Cheik Mohammed et ses fils, d’autres Emiratis, des cheiks du Barhein, d’excellents Français et Espagnol ainsi que des Anglais. Nous sommes trois Belges. Dirk Blieck selle Nerveuse et Nelly Philippot est sur son Nugum.
Temps nuageux avec un coin de ciel bleu, petit vent, 17°, une météo parfaite.
Un groupe de 20 démarre fort. En moins de trois kilomètres, je ne les vois plus. Presque tous les Emiratis sont devant. Cheik Mohammed calé dans le sillage d’un de ses entraineurs, l’Espagnol Jaume Punti Dachs.
Li Korum, en longues foulées, file bon train. Il est facile à monter, plus énergique que lors des sorties à la maison. Heureusement, car d’habitude je le trouve un peu passif.
Au premier vet, il est agité comme un poulain. Inquiet, il regarde partout et ne tient pas en place.
Il met 9 minutes pour redescendre à 64 ! Néanmoins, quasi 19 de moyenne pour ces 39 km de la boucle initiale.
Sur l’aire de repos, il n’est pas à son aise et semble attiré par les chevaux voisins.
Il s'alimente peu, ne boit pas.
Cette seconde partie Li Korum évolue au sein d’un petit peloton de sept francophones (j’accompagne six Français) qui galopent à 18 km/h. Juste ce qu’il me faut. Sont là Barbara Lissarague, Virginie Atger et d’autres bons couples. Le cheval est à l'aise.
Mais au contrôle, il prend à nouveau trop de marge. Six minutes ! En repartant, nous sommes contraints de forcer sept kilomètres à vive allure pour rejoindre les Français. Il vaut mieux, car derrière, il y a un trou énorme, puis des cavaliers anglais qui trottent autour de 15 km/h.
Il en sera ainsi à toutes les boucles : retard au passage du in, cavalcade de 3 à 6 km et retour parmi les Français.
A chaque fois LI Korum bien en jambe comble l’écart. Entretemps les examens devant les vétos sont sans anicroche et il boit tout en mangeant un peu. A trois reprises, je croise le train des leaders. Une quinzaine de flèches du désert déboulent à près de 25 km/h dans un nuage de poussière. Très impressionnant ! J’ai nettement la vision d’une discipline à deux vitesses. Les sportifs du golfe (ou leurs chevaux) et puis les autres… La première Française, Lisa Riou, terminera à une heure du vainqueur, Cheik Mohammed.
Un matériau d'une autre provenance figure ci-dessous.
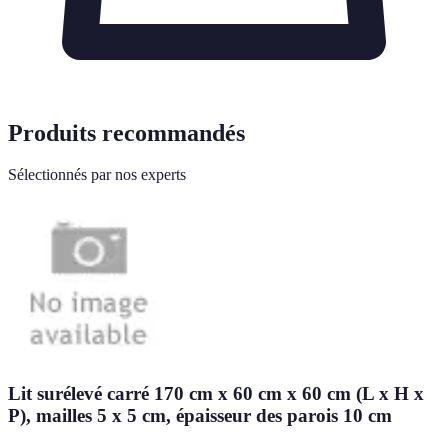
Produits recommandés
Sélectionnés par nos experts
Lit surélevé carré 170 cm x 60 cm x 60 cm (L x H x
P), mailles 5 x 5 cm, épaisseur des parois 10 cm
Pourtant elle achèvera la course à 19.52 !
Pour mes deux compatriotes, c’est une mauvaise journée. Dirk Bliek se voit empêché dés la fin de la boucle initiale, une suspicion de boiterie qu’il n’admet pas. Quant à Nelly Philippot, malgré son formidable dynamisme, elle est recalée devant la porte du km 120.
Unique point noir, je ne m’explique pas ces longues attentes devant le in.
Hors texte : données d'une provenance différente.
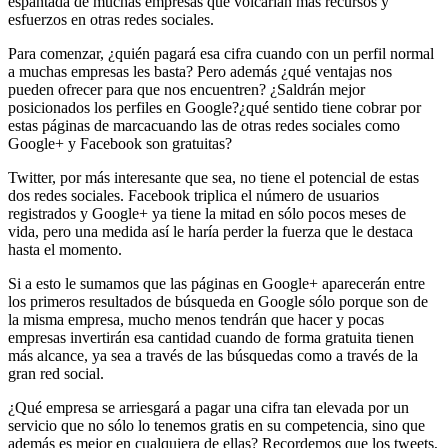
espantada de muchas empresas que volcarían más recursos y
esfuerzos en otras redes sociales.
Para comenzar, ¿quién pagará esa cifra cuando con un perfil normal
a muchas empresas les basta? Pero además ¿qué ventajas nos
pueden ofrecer para que nos encuentren? ¿Saldrán mejor
posicionados los perfiles en Google?¿qué sentido tiene cobrar por
estas páginas de marcacuando las de otras redes sociales como
Google+ y Facebook son gratuitas?
Twitter, por más interesante que sea, no tiene el potencial de estas
dos redes sociales. Facebook triplica el número de usuarios
registrados y Google+ ya tiene la mitad en sólo pocos meses de
vida, pero una medida así le haría perder la fuerza que le destaca
hasta el momento.
Si a esto le sumamos que las páginas en Google+ aparecerán entre
los primeros resultados de búsqueda en Google sólo porque son de
la misma empresa, mucho menos tendrán que hacer y pocas
empresas invertirán esa cantidad cuando de forma gratuita tienen
más alcance, ya sea a través de las búsquedas como a través de la
gran red social.
¿Qué empresa se arriesgará a pagar una cifra tan elevada por un
servicio que no sólo lo tenemos gratis en su competencia, sino que
además es mejor en cualquiera de ellas? Recordemos que los tweets,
Pour relancer sur l’ultime section de 20 km, il faut une fois de plus boucher un trou de 3 minutes. Devant moi le groupe a fondu, ils ne forment plus qu’un trio. Après 5 km, Ali me signale que l’écart est toujours de 3’. Li Korum, tout seul avance encore, mais je sens que ses membres deviennent lourds. Il reste 13 km. Quelqu’un me dit que l’intervalle vient de franchir les cinq minutes. Ils accélèrent devant. Cette fois, je ne reviendrais pas ! Nous levons le pied.
Je dois m’employer pour finir au galop. Mais mon cheval est courageux et en solitaire, il conclut l’épreuve par 20 derniers km à du 16.97, pour une moyenne générale de 17.63 en battant le record de notre écurie. Challenge ok et 19e rang! Et après une 160 réussie, une douce impression d’accomplissement, presque de l’euphorie. La confirmation de jouir d’un vrai bon performeur augmente notre bonheur, car, évidemment, nous sommes une équipe.
A l’assistance d’Ali, parfaite comme toujours, s’ajoutent Julie Kinna et son compagnon Grégory qui ont été d’une grande efficacité. Sophie Demanez a contribué aux séances de préparation. Un immense merci à eux quatre !
Les jeux mondiaux auront lieu pour l’endurance, le 26 septembre. L’entraineur national avait le choix entre six couples qualifiés pour quatre places, dont nous, suite à cette course d’Euston Park. Le jeudi 29 juillet, Pierre Arnould a communiqué sa sélection. Nous sommes réservistes !
Nous n’irons au Kentucky pour le Championnat du Monde que si un remplacement s’avère nécessaire. A moins que la fédération ne décide d’ajouter un cinquième, comme le règlement le permet. C’est le vœu de la commission nationale d’endurance.